This spring, we told you about a 16-song collection purporting to contain the finest recordings of guitarist and singer John Lee Hooker, a bold claim considering the multitude of recordings the native Mississippi bluesman made during his lifetime. As solid and terrific a set as Whiskey & Wimmen: John Lee Hooker’s Finest is for those seeking a quick dose of Hooker’s infectious grooves, it would turn out to be, to borrow from the lyrics of one of Hooker’s songs, really just a “little wheel ’til your big wheel come”, with Craft Recordings/Concord Bicycle Music recently rolling out an expansive 5-disc box collection providing a whole lot more for Hooker fans to get lost in.
Fans of that earlier compilation will be glad to learn that all but one of the songs (“Whiskey & Women”) included there can also be heard in some form on the 100-track John Lee Hooker: King of the Boogie, a few, in fact, in multiple versions, with songs like “Boogie Chillen'”, “Boom Boom”, “Dimples”, and “I’m in the Mood” presented in both studio/solo and live or collaborative (and in a couple of cases, all three) versions on this larger set.

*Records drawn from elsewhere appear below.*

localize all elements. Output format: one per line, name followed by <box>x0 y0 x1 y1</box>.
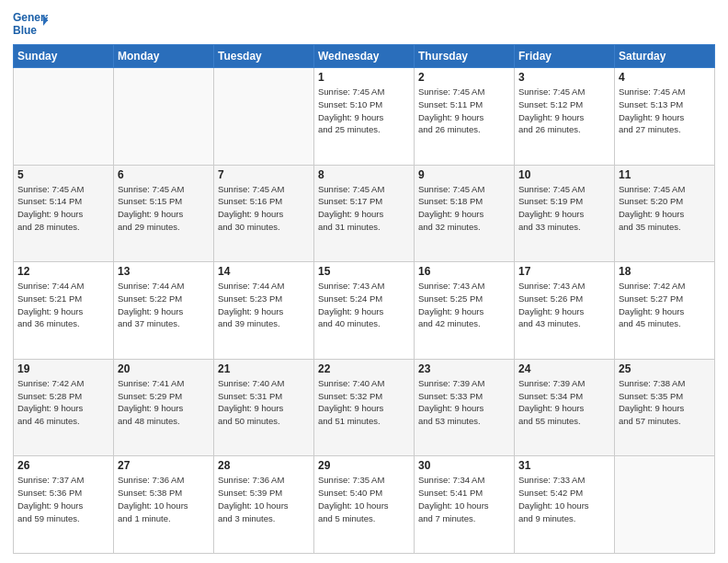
week-row-4: 26Sunrise: 7:37 AMSunset: 5:36 PMDayligh… <box>14 456 715 554</box>
day-info: Sunrise: 7:45 AMSunset: 5:13 PMDaylight:… <box>619 86 711 136</box>
calendar-cell <box>114 68 214 166</box>
day-info: Sunrise: 7:43 AMSunset: 5:25 PMDaylight:… <box>418 280 510 330</box>
calendar-cell: 21Sunrise: 7:40 AMSunset: 5:31 PMDayligh… <box>214 359 314 456</box>
day-info: Sunrise: 7:45 AMSunset: 5:17 PMDaylight:… <box>318 183 410 234</box>
calendar-table: SundayMondayTuesdayWednesdayThursdayFrid… <box>13 44 715 554</box>
calendar-cell <box>615 456 715 554</box>
week-row-0: 1Sunrise: 7:45 AMSunset: 5:10 PMDaylight… <box>14 68 715 166</box>
calendar-cell: 15Sunrise: 7:43 AMSunset: 5:24 PMDayligh… <box>314 262 415 360</box>
day-info: Sunrise: 7:45 AMSunset: 5:18 PMDaylight:… <box>418 183 510 234</box>
calendar-cell: 23Sunrise: 7:39 AMSunset: 5:33 PMDayligh… <box>415 359 515 456</box>
calendar-cell: 16Sunrise: 7:43 AMSunset: 5:25 PMDayligh… <box>415 262 515 360</box>
calendar-cell: 24Sunrise: 7:39 AMSunset: 5:34 PMDayligh… <box>515 359 615 456</box>
calendar-cell: 8Sunrise: 7:45 AMSunset: 5:17 PMDaylight… <box>314 165 415 262</box>
day-info: Sunrise: 7:38 AMSunset: 5:35 PMDaylight:… <box>619 377 711 428</box>
day-info: Sunrise: 7:37 AMSunset: 5:36 PMDaylight:… <box>17 474 109 524</box>
calendar-cell: 29Sunrise: 7:35 AMSunset: 5:40 PMDayligh… <box>314 456 415 554</box>
week-row-3: 19Sunrise: 7:42 AMSunset: 5:28 PMDayligh… <box>14 359 715 456</box>
day-info: Sunrise: 7:45 AMSunset: 5:15 PMDaylight:… <box>118 183 210 234</box>
day-info: Sunrise: 7:33 AMSunset: 5:42 PMDaylight:… <box>518 474 610 524</box>
day-info: Sunrise: 7:36 AMSunset: 5:38 PMDaylight:… <box>118 474 210 524</box>
day-number: 10 <box>518 168 610 181</box>
calendar-cell: 5Sunrise: 7:45 AMSunset: 5:14 PMDaylight… <box>14 165 114 262</box>
day-number: 19 <box>17 362 109 375</box>
calendar-cell: 18Sunrise: 7:42 AMSunset: 5:27 PMDayligh… <box>615 262 715 360</box>
weekday-header-wednesday: Wednesday <box>314 45 415 68</box>
day-number: 13 <box>118 265 210 278</box>
calendar-cell: 12Sunrise: 7:44 AMSunset: 5:21 PMDayligh… <box>14 262 114 360</box>
day-number: 18 <box>619 265 711 278</box>
calendar-cell: 3Sunrise: 7:45 AMSunset: 5:12 PMDaylight… <box>515 68 615 166</box>
day-info: Sunrise: 7:41 AMSunset: 5:29 PMDaylight:… <box>118 377 210 428</box>
day-number: 29 <box>318 459 410 472</box>
day-info: Sunrise: 7:42 AMSunset: 5:28 PMDaylight:… <box>17 377 109 428</box>
calendar-cell: 9Sunrise: 7:45 AMSunset: 5:18 PMDaylight… <box>415 165 515 262</box>
day-number: 27 <box>118 459 210 472</box>
weekday-header-tuesday: Tuesday <box>214 45 314 68</box>
day-info: Sunrise: 7:35 AMSunset: 5:40 PMDaylight:… <box>318 474 410 524</box>
calendar-cell: 7Sunrise: 7:45 AMSunset: 5:16 PMDaylight… <box>214 165 314 262</box>
day-number: 20 <box>118 362 210 375</box>
calendar-cell: 10Sunrise: 7:45 AMSunset: 5:19 PMDayligh… <box>515 165 615 262</box>
day-number: 5 <box>17 168 109 181</box>
day-number: 9 <box>418 168 510 181</box>
calendar-cell: 27Sunrise: 7:36 AMSunset: 5:38 PMDayligh… <box>114 456 214 554</box>
calendar-cell: 26Sunrise: 7:37 AMSunset: 5:36 PMDayligh… <box>14 456 114 554</box>
day-number: 31 <box>518 459 610 472</box>
day-info: Sunrise: 7:44 AMSunset: 5:23 PMDaylight:… <box>218 280 310 330</box>
calendar-cell: 6Sunrise: 7:45 AMSunset: 5:15 PMDaylight… <box>114 165 214 262</box>
day-number: 15 <box>318 265 410 278</box>
day-number: 6 <box>118 168 210 181</box>
day-number: 17 <box>518 265 610 278</box>
day-info: Sunrise: 7:44 AMSunset: 5:21 PMDaylight:… <box>17 280 109 330</box>
day-number: 7 <box>218 168 310 181</box>
day-number: 21 <box>218 362 310 375</box>
calendar-cell: 17Sunrise: 7:43 AMSunset: 5:26 PMDayligh… <box>515 262 615 360</box>
weekday-header-thursday: Thursday <box>415 45 515 68</box>
day-info: Sunrise: 7:45 AMSunset: 5:16 PMDaylight:… <box>218 183 310 234</box>
calendar-cell: 11Sunrise: 7:45 AMSunset: 5:20 PMDayligh… <box>615 165 715 262</box>
page: General Blue SundayMondayTuesdayWednesda… <box>0 0 728 563</box>
day-number: 25 <box>619 362 711 375</box>
week-row-2: 12Sunrise: 7:44 AMSunset: 5:21 PMDayligh… <box>14 262 715 360</box>
day-info: Sunrise: 7:39 AMSunset: 5:34 PMDaylight:… <box>518 377 610 428</box>
day-number: 14 <box>218 265 310 278</box>
calendar-cell: 28Sunrise: 7:36 AMSunset: 5:39 PMDayligh… <box>214 456 314 554</box>
day-info: Sunrise: 7:45 AMSunset: 5:10 PMDaylight:… <box>318 86 410 136</box>
day-number: 8 <box>318 168 410 181</box>
day-info: Sunrise: 7:43 AMSunset: 5:26 PMDaylight:… <box>518 280 610 330</box>
calendar-cell: 30Sunrise: 7:34 AMSunset: 5:41 PMDayligh… <box>415 456 515 554</box>
day-number: 22 <box>318 362 410 375</box>
calendar-cell: 19Sunrise: 7:42 AMSunset: 5:28 PMDayligh… <box>14 359 114 456</box>
calendar-cell: 2Sunrise: 7:45 AMSunset: 5:11 PMDaylight… <box>415 68 515 166</box>
logo-svg: General Blue <box>13 9 48 39</box>
weekday-header-sunday: Sunday <box>14 45 114 68</box>
day-number: 26 <box>17 459 109 472</box>
day-info: Sunrise: 7:42 AMSunset: 5:27 PMDaylight:… <box>619 280 711 330</box>
day-number: 23 <box>418 362 510 375</box>
svg-text:General: General <box>13 11 48 24</box>
svg-text:Blue: Blue <box>13 24 37 37</box>
calendar-cell: 1Sunrise: 7:45 AMSunset: 5:10 PMDaylight… <box>314 68 415 166</box>
weekday-header-friday: Friday <box>515 45 615 68</box>
day-number: 4 <box>619 71 711 84</box>
calendar-cell: 22Sunrise: 7:40 AMSunset: 5:32 PMDayligh… <box>314 359 415 456</box>
calendar-cell: 14Sunrise: 7:44 AMSunset: 5:23 PMDayligh… <box>214 262 314 360</box>
day-info: Sunrise: 7:45 AMSunset: 5:12 PMDaylight:… <box>518 86 610 136</box>
day-number: 2 <box>418 71 510 84</box>
day-info: Sunrise: 7:39 AMSunset: 5:33 PMDaylight:… <box>418 377 510 428</box>
day-info: Sunrise: 7:34 AMSunset: 5:41 PMDaylight:… <box>418 474 510 524</box>
weekday-header-monday: Monday <box>114 45 214 68</box>
day-number: 12 <box>17 265 109 278</box>
logo: General Blue <box>13 9 48 39</box>
day-number: 30 <box>418 459 510 472</box>
day-info: Sunrise: 7:45 AMSunset: 5:20 PMDaylight:… <box>619 183 711 234</box>
day-number: 28 <box>218 459 310 472</box>
calendar-cell: 31Sunrise: 7:33 AMSunset: 5:42 PMDayligh… <box>515 456 615 554</box>
day-info: Sunrise: 7:44 AMSunset: 5:22 PMDaylight:… <box>118 280 210 330</box>
day-number: 24 <box>518 362 610 375</box>
day-info: Sunrise: 7:40 AMSunset: 5:31 PMDaylight:… <box>218 377 310 428</box>
calendar-cell <box>214 68 314 166</box>
day-info: Sunrise: 7:45 AMSunset: 5:11 PMDaylight:… <box>418 86 510 136</box>
calendar-cell: 4Sunrise: 7:45 AMSunset: 5:13 PMDaylight… <box>615 68 715 166</box>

The collection, for example, begins and ends with different versions of Hooker’s earliest hit “Boogie Chillen'”, the first, a crackling recording of just Hooker and his guitar from the September 1948 solo session that launched Hooker’s career and that helps establish the boogie from the set’s very start. Contrast that to the later (as in five decades later) more rocking version, which captures a much older Hooker joined by Eric Clapton, Rick Kirch, and Johnny Lee Schell all on guitar and incorporates some lively keyboards, one of only a few songs on which Hooker begins to show his age vocally. In between, there’s also a live acoustic solo version of the song from 1962, a rather low-key performance with a soft-spoken intro that, along with the other songs included here from that same San Francisco blues club (Sugar Hill) show — the much more traditional, Sonny and Brownie-like than boogeying “Bottle Up and Go” and creeping “Crawlin’ King Snake” (also representing the second version of the song) — helps remind the listener just how smooth Hooker’s voice and playing could be.